Understanding what the client actually needs. Hiring managers often ask for what they have had before, because it is easy to describe and feels safe. The recruiter’s job, much of the time, is to understand the underlying need and challenge the brief. “You want someone who can scale the function from five to twenty people in eighteen months” is a different brief to “you want a senior manager with ten years in the sector,” even if the hiring manager has used the second description. Translating between the stated requirement and the actual requirement is a consultative skill that requires relationship, context, and the willingness to push back. AI does not push back.

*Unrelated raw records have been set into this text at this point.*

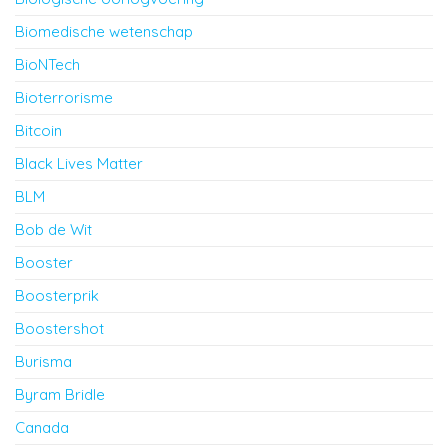
Biomedische wetenschap
BioNTech
Bioterrorisme
Bitcoin
Black Lives Matter
BLM
Bob de Wit
Booster
Boosterprik
Boostershot
Burisma
Byram Bridle
Canada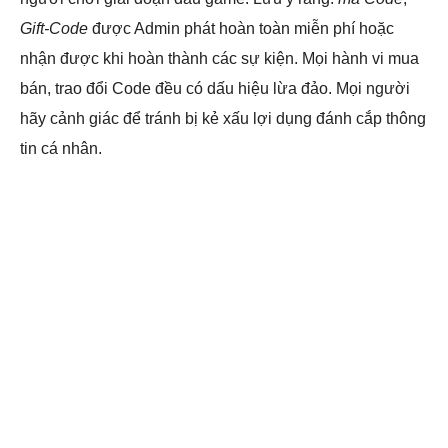
Gift-Code
được Admin phát hoàn toàn miễn phí hoặc
nhận được khi hoàn thành các sự kiện. Mọi hành vi mua
bán, trao đổi Code đều có dấu hiệu lừa đảo. Mọi người
hãy cảnh giác để tránh bị kẻ xấu lợi dụng đánh cắp thông
tin cá nhân.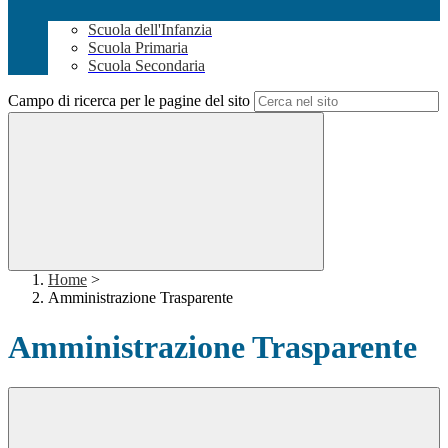
Scuola dell'Infanzia
Scuola Primaria
Scuola Secondaria
Campo di ricerca per le pagine del sito
Home
>
Amministrazione Trasparente
Amministrazione Trasparente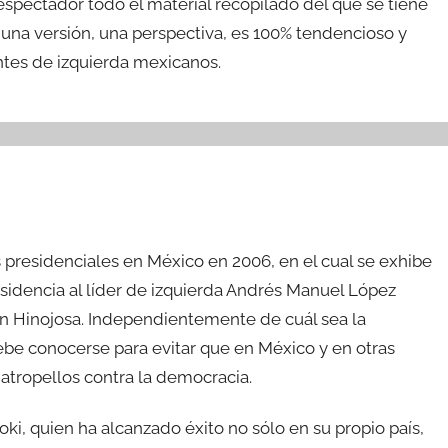
l espectador todo el material recopilado del que se tiene
una versión, una perspectiva, es 100% tendencioso y
ntes de izquierda mexicanos.
 presidenciales en México en 2006, en el cual se exhibe
residencia al líder de izquierda Andrés Manuel López
ón Hinojosa. Independientemente de cuál sea la
debe conocerse para evitar que en México y en otras
atropellos contra la democracia.
ki, quien ha alcanzado éxito no sólo en su propio país,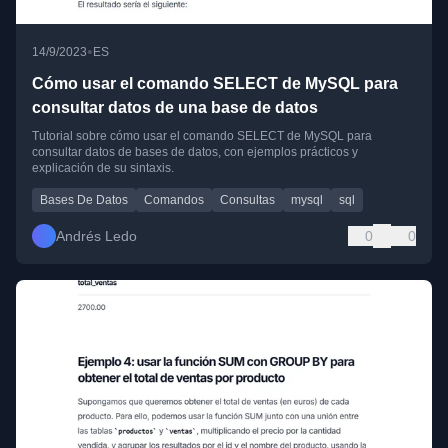
•
14/9/2023
ES
Cómo usar el comando SELECT de MySQL para
consultar datos de una base de datos
Tutorial sobre cómo usar el comando SELECT de MySQL para
consultar datos de bases de datos, con ejemplos prácticos y
explicación de su sintaxis.
Bases De Datos
Comandos
Consultas
mysql
sql
Andrés Ledo
0
0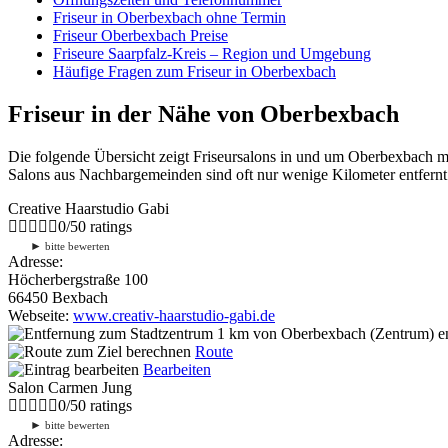
Friseur in Oberbexbach ohne Termin
Friseur Oberbexbach Preise
Friseure Saarpfalz-Kreis – Region und Umgebung
Häufige Fragen zum Friseur in Oberbexbach
Friseur in der Nähe von Oberbexbach
Die folgende Übersicht zeigt Friseursalons in und um Oberbexbach m
Salons aus Nachbargemeinden sind oft nur wenige Kilometer entfernt.
Creative Haarstudio Gabi
0
/
5
0
ratings
►
bitte bewerten
Adresse:
Höcherbergstraße 100
66450 Bexbach
Webseite:
www.creativ-haarstudio-gabi.de
1 km
von Oberbexbach (Zentrum) en
Route
Bearbeiten
Salon Carmen Jung
0
/
5
0
ratings
►
bitte bewerten
Adresse: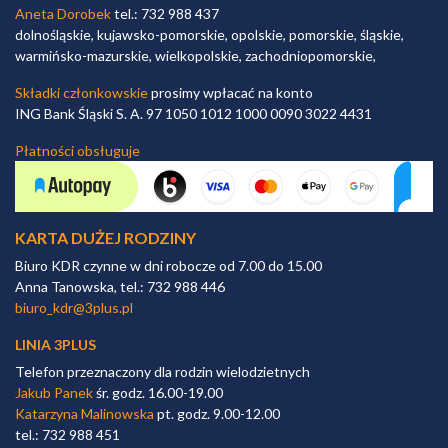
Aneta Dorobek
tel.: 732 988 437
dolnośląskie, kujawsko-pomorskie, opolskie, pomorskie, śląskie,
warmińsko-mazurskie, wielkopolskie, zachodniopomorskie,
Składki członkowskie
prosimy wpłacać na konto
ING Bank Śląski S. A. 97 1050 1012 1000 0090 3022 4431
Płatności obsługuje
KARTA DUŻEJ RODZINY
Biuro KDR czynne w dni robocze od 7.00 do 15.00
Anna Tanowska, tel.: 732 988 446
biuro_kdr@3plus.pl
LINIA 3PLUS
Telefon przeznaczony dla rodzin wielodzietnych
Jakub Panek
śr. godz. 16.00-19.00
Katarzyna Malinowska
pt. godz. 9.00-12.00
tel.: 732 988 451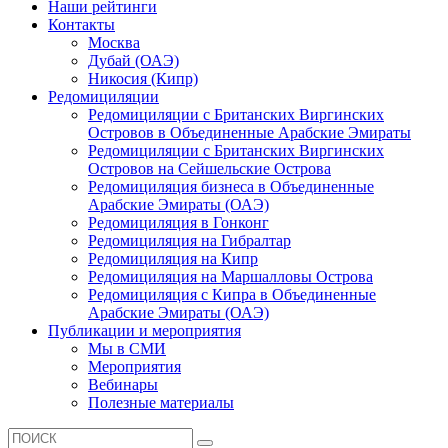
Наши рейтинги
Контакты
Москва
Дубай (ОАЭ)
Никосия (Кипр)
Редомициляции
Редомициляции с Британских Виргинских
Островов в Объединенные Арабские Эмираты
Редомициляции с Британских Виргинских
Островов на Сейшельские Острова
Редомициляция бизнеса в Объединенные
Арабские Эмираты (ОАЭ)
Редомициляция в Гонконг
Редомициляция на Гибралтар
Редомициляция на Кипр
Редомициляция на Маршалловы Острова
Редомициляция с Кипра в Объединенные
Арабские Эмираты (ОАЭ)
Публикации и мероприятия
Мы в СМИ
Мероприятия
Вебинары
Полезные материалы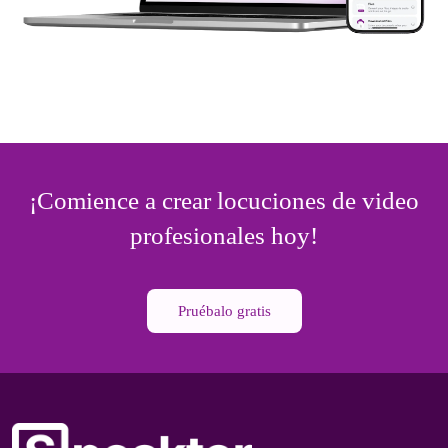
¡Comience a crear locuciones de video
profesionales hoy!
Pruébalo gratis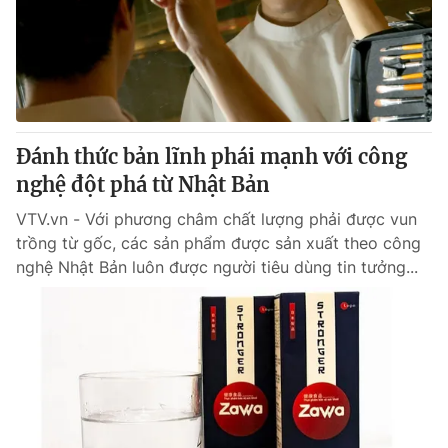
Tin tức
Kinh tế
Thế giới đó đây
Tài chính
Dữ liệu và đời sống
Câu chuyện quốc tế
Thị trường
Đánh thức bản lĩnh phái mạnh với công
Truyền hình
Góc doanh nghiệp
nghệ đột phá từ Nhật Bản
Phim VTV
Giải trí
VTV.vn - Với phương châm chất lượng phải được vun
Hậu trường
trồng từ gốc, các sản phẩm được sản xuất theo công
Điện ảnh
nghệ Nhật Bản luôn được người tiêu dùng tin tưởng...
Đời sống
Nhân vật
Âm nhạc
Du lịch
Khán giả
Giáo dục
Sao
Làm đẹp
Giải sao mai
Tuyển sinh
Công nghệ
Chất lượng cuộc sống
Học trực tuyến
Hitech Công nghệ tương lai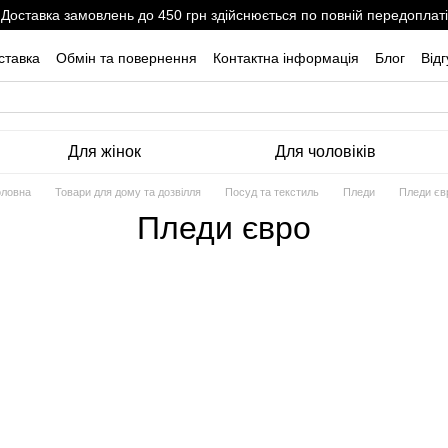
Доставка замовлень до 450 грн здійснюється по повній передоплаті
ставка
Обмін та повернення
Контактна інформація
Блог
Від
Для жінок
Для чоловіків
оловна
Товари для дому та дозвілля
Посуд та текстиль
Пледи
Пледи єв
Пледи євро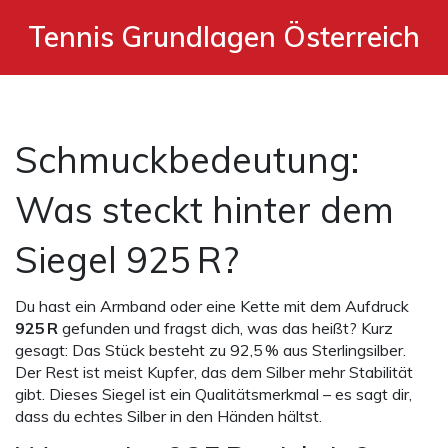
Tennis Grundlagen Österreich
Schmuckbedeutung:
Was steckt hinter dem
Siegel 925 R?
Du hast ein Armband oder eine Kette mit dem Aufdruck
925 R
gefunden und fragst dich, was das heißt? Kurz
gesagt: Das Stück besteht zu 92,5 % aus Sterlingsilber.
Der Rest ist meist Kupfer, das dem Silber mehr Stabilität
gibt. Dieses Siegel ist ein Qualitätsmerkmal – es sagt dir,
dass du echtes Silber in den Händen hältst.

Managing the human dynamics of a high-stakes decision. Hiring is one of the most consequential decisions most managers make, and it is one they are rarely trained to make well. A recruiter who is doing their job properly is managing the decision-making process as much as sourcing candidates. That includes calibrating expectations, challenging gut reactions, keeping the process honest when unconscious preferences start to drive it, and helping a hiring team land on a decision they can stand behind. This is human coaching work.

Candidate experience in competitive markets. The best candidates have options. What makes them choose one employer over another, particularly when offers are comparable, is often the quality of the experience they have had through the process. That experience is built through human interaction: conversations that feel like conversations rather than interviews, honest exchanges about what the role is actually like, genuine engagement with what the candidate is looking for in their career. A 2023 Talent Board report found that candidates who rated their experience as positive were 38% more likely to accept an offer. AI-administered processes are efficient. They are rarely compelling.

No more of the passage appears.